The Whole Truth (S2, ep. 16)

Ben: “Wow. You guys have some real trust issues, don’t you.”

Now we’re cooking with gas. The Whole Truth concerns itself with the secrets we keep and the lies we tell each other. It emphasizes, maybe more so than any other episode so far, just how fractured the castaway group has become in the wake of the overall-unifying first season. There’s a palpable sense of the beach camp souring – splintering into sub-factions that don’t trust one another much at all.

The episode also keeps pregnancy/conception at the forefront of both our minds and the minds of the characters as Sun discovers that she’s going to be a mommy. Her reaction is not what we might expect. 

Thoughts:

• Sun and Jin take the flashback stage again, and while I found their back stories less thrilling/interesting than others when they first aired, I’m finding myself much more invested in them on re-watch. I’m not overly concerned with which characters will live or die in the final season, but I’m hopeful that this couple makes it through, alive and reunited. That’s not too much to ask, is it Lost?

Jin: “I have blood on my hands because of your father- because of what he makes me do.”
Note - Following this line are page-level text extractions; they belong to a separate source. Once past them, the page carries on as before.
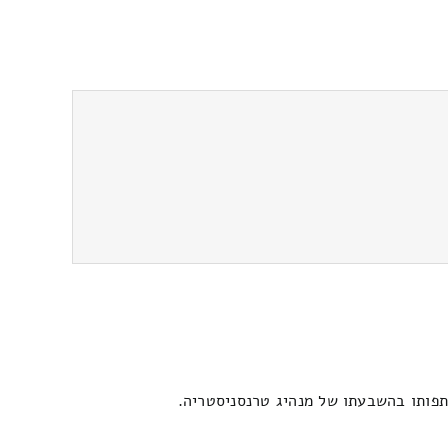
תתפותו בהשבעתו של מנהיג טרנסניסטריה.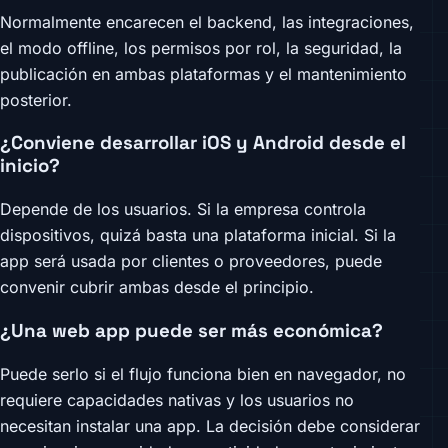
Normalmente encarecen el backend, las integraciones,
el modo offline, los permisos por rol, la seguridad, la
publicación en ambas plataformas y el mantenimiento
posterior.
¿Conviene desarrollar iOS y Android desde el
inicio?
Depende de los usuarios. Si la empresa controla
dispositivos, quizá basta una plataforma inicial. Si la
app será usada por clientes o proveedores, puede
convenir cubrir ambas desde el principio.
¿Una web app puede ser más económica?
Puede serlo si el flujo funciona bien en navegador, no
requiere capacidades nativas y los usuarios no
necesitan instalar una app. La decisión debe considerar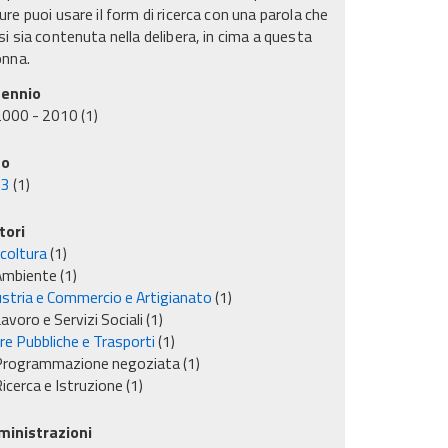
re puoi usare il form di ricerca con una parola che
i sia contenuta nella delibera, in cima a questa
onna.
ennio
2000 - 2010
(1)
no
03
(1)
tori
icoltura
(1)
Ambiente
(1)
ustria e Commercio e Artigianato
(1)
avoro e Servizi Sociali
(1)
re Pubbliche e Trasporti
(1)
Programmazione negoziata
(1)
icerca e Istruzione
(1)
inistrazioni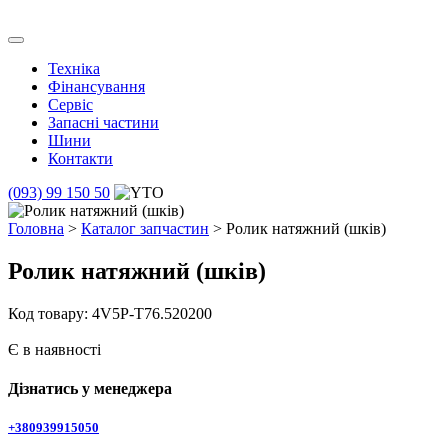
Skip
to
Транс Агро Маркет
Транс Агро Маркет YTO тракторов
content
Техніка
Фінансування
Сервіс
Запасні частини
Шини
Контакти
(093) 99 150 50
Головна
>
Каталог запчастин
> Ролик натяжний (шків)
Ролик натяжний (шків)
Код товару: 4V5P-T76.520200
Є в наявності
Дізнатись у менеджера
+380939915050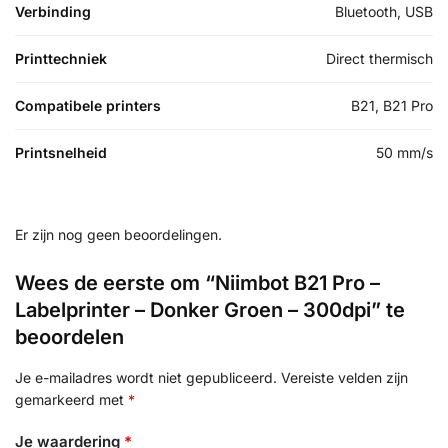
Verbinding
Bluetooth, USB
Printtechniek
Direct thermisch
Compatibele printers
B21, B21 Pro
Printsnelheid
50 mm/s
Er zijn nog geen beoordelingen.
Wees de eerste om “Niimbot B21 Pro –
Labelprinter – Donker Groen – 300dpi” te
beoordelen
Je e-mailadres wordt niet gepubliceerd.
Vereiste velden zijn
gemarkeerd met
*
Je waardering
*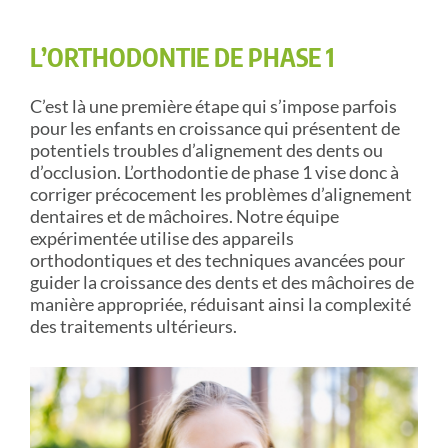
L’ORTHODONTIE DE PHASE 1
C’est là une première étape qui s’impose parfois
pour les enfants en croissance qui présentent de
potentiels troubles d’alignement des dents ou
d’occlusion. L’orthodontie de phase 1 vise donc à
corriger précocement les problèmes d’alignement
dentaires et de mâchoires. Notre équipe
expérimentée utilise des appareils
orthodontiques et des techniques avancées pour
guider la croissance des dents et des mâchoires de
manière appropriée, réduisant ainsi la complexité
des traitements ultérieurs.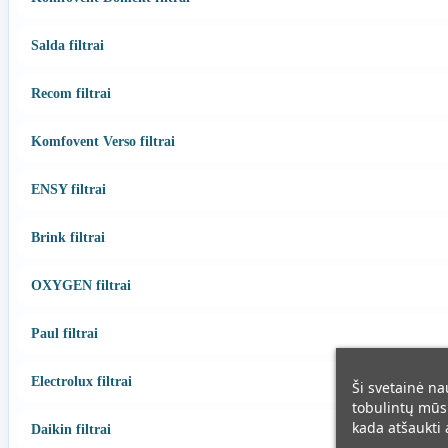
Salda filtrai
Recom filtrai
Komfovent Verso filtrai
ENSY filtrai
Brink filtrai
OXYGEN filtrai
Paul filtrai
Electrolux filtrai
Ši svetainė na
tobulintų mūsų
kada atšaukti a
Daikin filtrai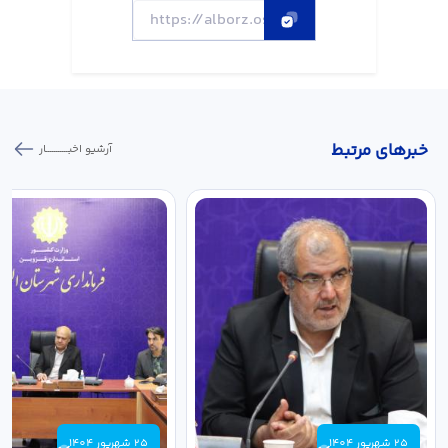
خبر‌های مرتبط
آرشیو اخبـــــــــــار
25 شهریور 1404
25 شهریور 1404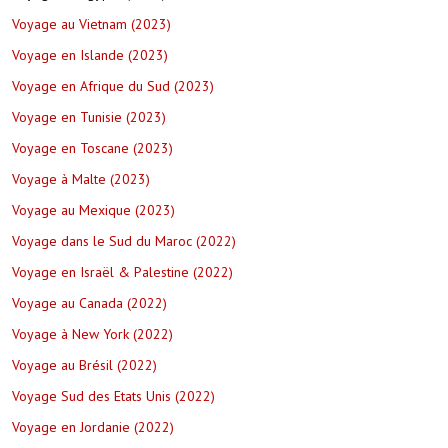
Voyage au Vietnam (2023)
Voyage en Islande (2023)
Voyage en Afrique du Sud (2023)
Voyage en Tunisie (2023)
Voyage en Toscane (2023)
Voyage à Malte (2023)
Voyage au Mexique (2023)
Voyage dans le Sud du Maroc (2022)
Voyage en Israël & Palestine (2022)
Voyage au Canada (2022)
Voyage à New York (2022)
Voyage au Brésil (2022)
Voyage Sud des Etats Unis (2022)
Voyage en Jordanie (2022)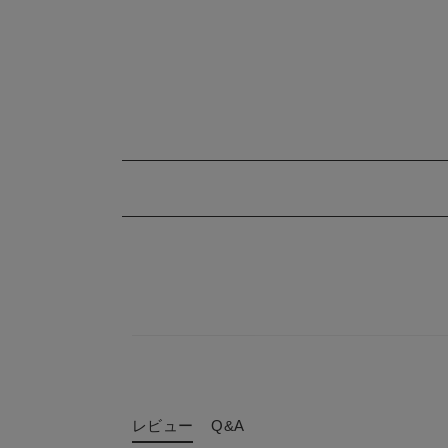
レビュー
Q&A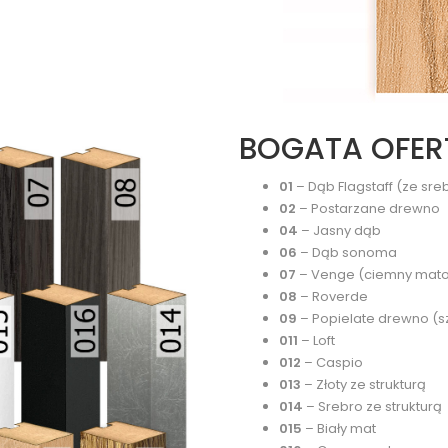
BOGATA OFER
01
– Dąb Flagstaff (ze sr
02
– Postarzane drewno
04
– Jasny dąb
06
– Dąb sonoma
07
– Venge (ciemny matow
08
– Roverde
09
– Popielate drewno (s
011
– Loft
012
– Caspio
013
– Złoty ze strukturą
014
– Srebro ze strukturą
015
– Biały mat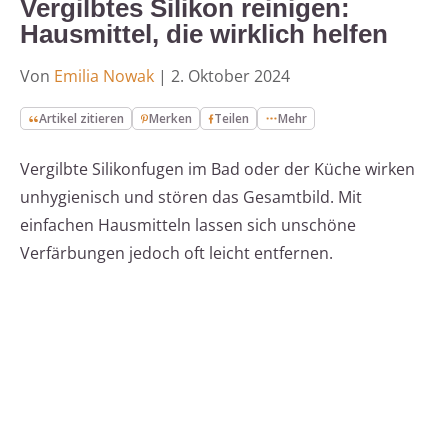
Vergilbtes Silikon reinigen:
Hausmittel, die wirklich helfen
Von
Emilia Nowak
|
2. Oktober 2024
Artikel zitieren
Merken
Teilen
Mehr
Vergilbte Silikonfugen im Bad oder der Küche wirken
unhygienisch und stören das Gesamtbild. Mit
einfachen Hausmitteln lassen sich unschöne
Verfärbungen jedoch oft leicht entfernen.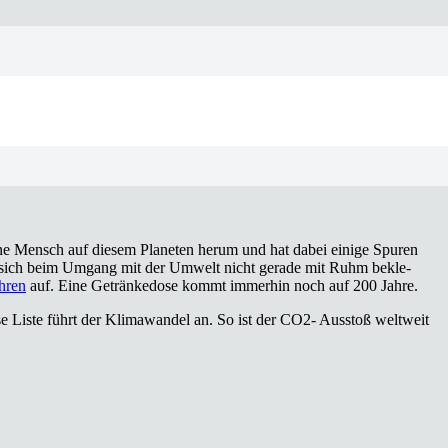
chüt­zen!”
r­ne Mensch auf die­sem Pla­ne­ten her­um und hat dabei eini­ge Spu­ren
esen hat sich beim Umgang mit der Umwelt nicht gera­de mit Ruhm bekle­
h­ren
auf. Eine Geträn­ke­do­se kommt immer­hin noch auf 200 Jah­re.
se Lis­te führt der Kli­ma­wan­del an. So ist der CO2- Aus­stoß welt­weit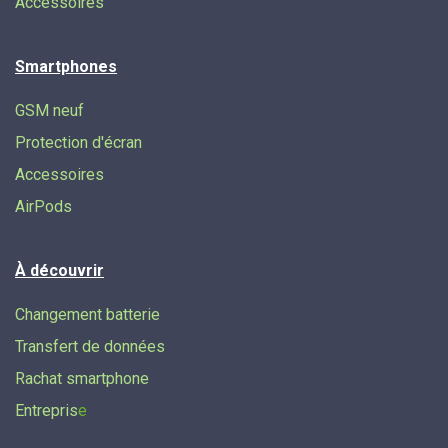
Accessoires
Smartphones
GSM neuf
Protection d'écran
Accessoires
AirPods
À découvrir
Changement batterie
Transfert de données​
Rachat smartphone
Entrepris
e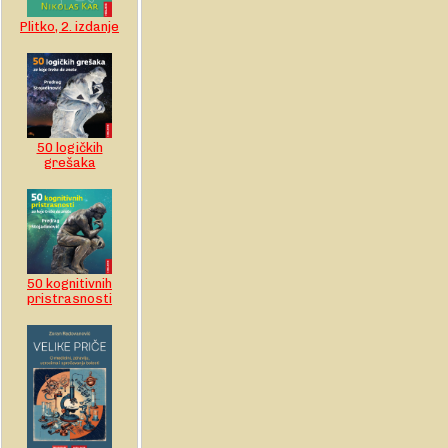
Plitko, 2. izdanje
50 logičkih
grešaka
50 kognitivnih
pristrasnosti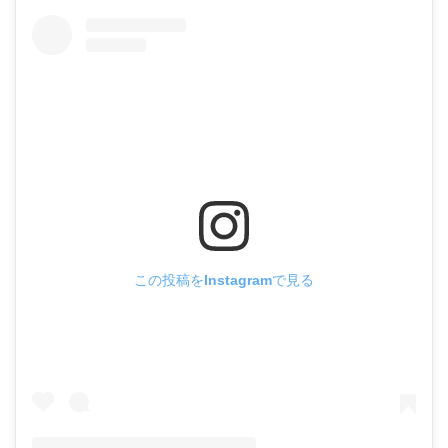
この投稿をInstagramで見る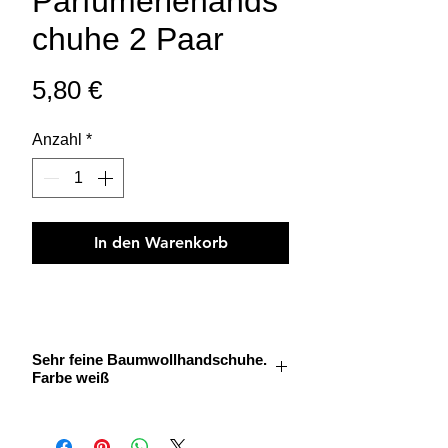
Parfümeriehands
chuhe 2 Paar
Preis
5,80 €
Anzahl
*
In den Warenkorb
Sehr feine Baumwollhandschuhe.
Farbe weiß
Einzigartige Größe
Zur Handhabung von Düften und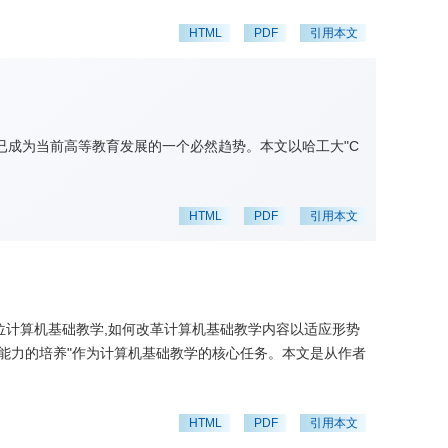
HTML
PDF
引用本文
,已成为当前高等教育发展的一个必然趋势。本文以哈工大"C
HTML
PDF
引用本文
位计算机基础教学,如何改革计算机基础教学内容以适应形势
维能力的培养"作为计算机基础教学的核心任务。本文是从作者
HTML
PDF
引用本文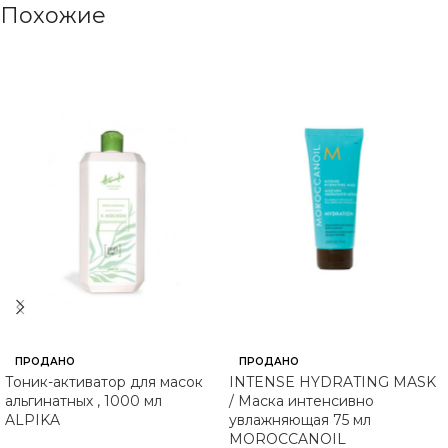
Похожие
ПРОДАНО
ПРОДАНО
Тоник-активатор для масок
INTENSE HYDRATING MASK
альгинатных , 1000 мл
/ Маска интенсивно
ALPIKA
увлажняющая 75 мл
MOROCCANOIL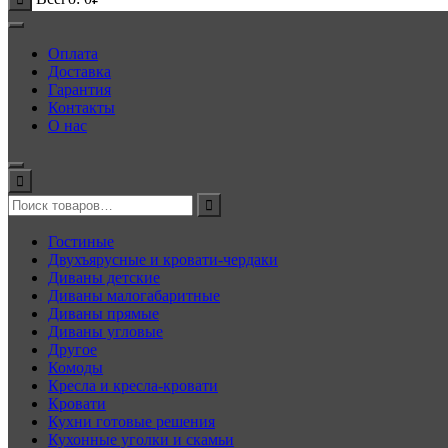
Оплата
Доставка
Гарантия
Контакты
О нас
Гостиные
Двухъярусные и кровати-чердаки
Диваны детские
Диваны малогабаритные
Диваны прямые
Диваны угловые
Другое
Комоды
Кресла и кресла-кровати
Кровати
Кухни готовые решения
Кухонные уголки и скамьи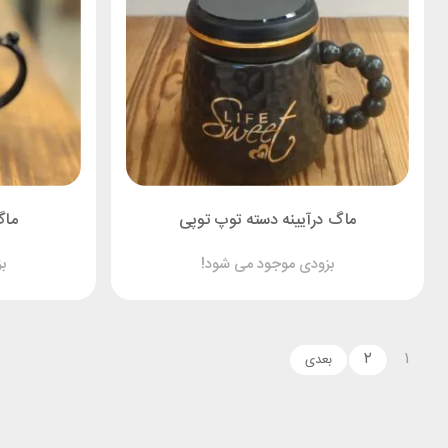
ماگ درآیینه دسته توپ توپی
ماگ
بزودی موجود می شود!
ب
۲
۱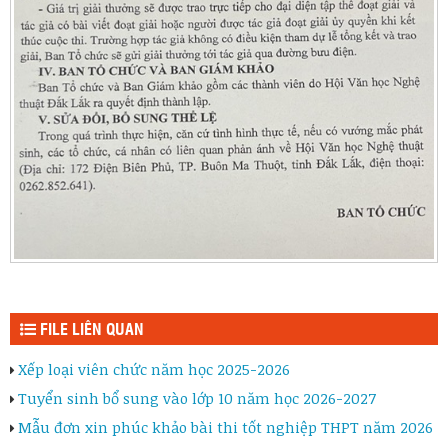
FILE LIÊN QUAN
Xếp loại viên chức năm học 2025-2026
Tuyển sinh bổ sung vào lớp 10 năm học 2026-2027
Mẫu đơn xin phúc khảo bài thi tốt nghiệp THPT năm 2026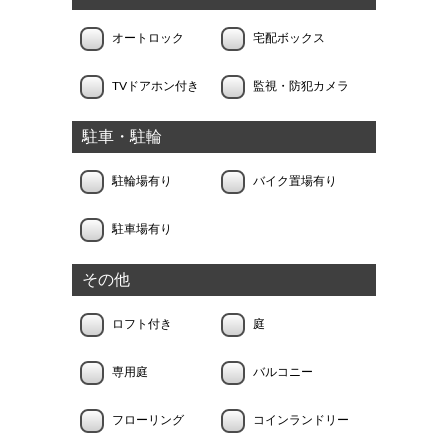
オートロック
宅配ボックス
TVドアホン付き
監視・防犯カメラ
駐車・駐輪
駐輪場有り
バイク置場有り
駐車場有り
その他
ロフト付き
庭
専用庭
バルコニー
フローリング
コインランドリー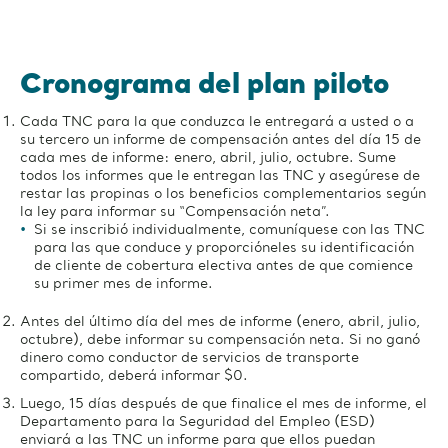
Cronograma del plan piloto
Cada TNC para la que conduzca le entregará a usted o a
su tercero un informe de compensación antes del día 15 de
cada mes de informe: enero, abril, julio, octubre. Sume
todos los informes que le entregan las TNC y asegúrese de
restar las propinas o los beneficios complementarios según
la ley para informar su “Compensación neta”.
Si se inscribió individualmente, comuníquese con las TNC
para las que conduce y proporcióneles su identificación
de cliente de cobertura electiva antes de que comience
su primer mes de informe.
Antes del último día del mes de informe (enero, abril, julio,
octubre), debe informar su compensación neta. Si no ganó
dinero como conductor de servicios de transporte
compartido, deberá informar $0.
Luego, 15 días después de que finalice el mes de informe, el
Departamento para la Seguridad del Empleo (ESD)
enviará a las TNC un informe para que ellos puedan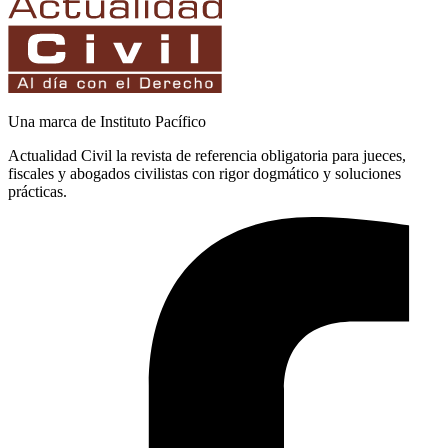
Una marca de Instituto Pacífico
Actualidad Civil la revista de referencia obligatoria para jueces,
fiscales y abogados civilistas con rigor dogmático y soluciones
prácticas.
This isn’t true in the strictest sense. Jin has blood on his hands because of what he chooses to do. Yes, Mr. Paik is a forceful, frightening figure. But the choices Jin makes are his own.

• Back on the Island Jin is getting pushy and demanding with Sun again, regressing back to the Jin of Season 1. His motive for this is understandable – he doesn’t want his wife to be attacked again – but the motive doesn’t matter. What matters is the lack of respect he gives to Sun, pushing her around physically in his concern for her safety. Sun isn’t the shrinking violet she can appear to be, and treating her that way is a surefire recipe for friction.

LOCKE: We’ve got a serious problem, Ana Lucia — all of us. I’m taking the necessary steps to solve it. I don’t need Jack’s permission to talk with you because right now there’s a man sitting in a room in my hatch and I want him out.

Look at that – its Locke’s hatch now. Huh.

One of the most entertaining/interesting elements of this episode is the Alpha-dog pissing contest that Jack and Locke begin to engage in. Thanks to Ben’s casual observations about their power dynamic in “Maternity Leave,” Locke begins asserting his primacy and the way that these two characters beat their chests at one another, one-upping each other as the episode progresses, makes for amusingly combustible television.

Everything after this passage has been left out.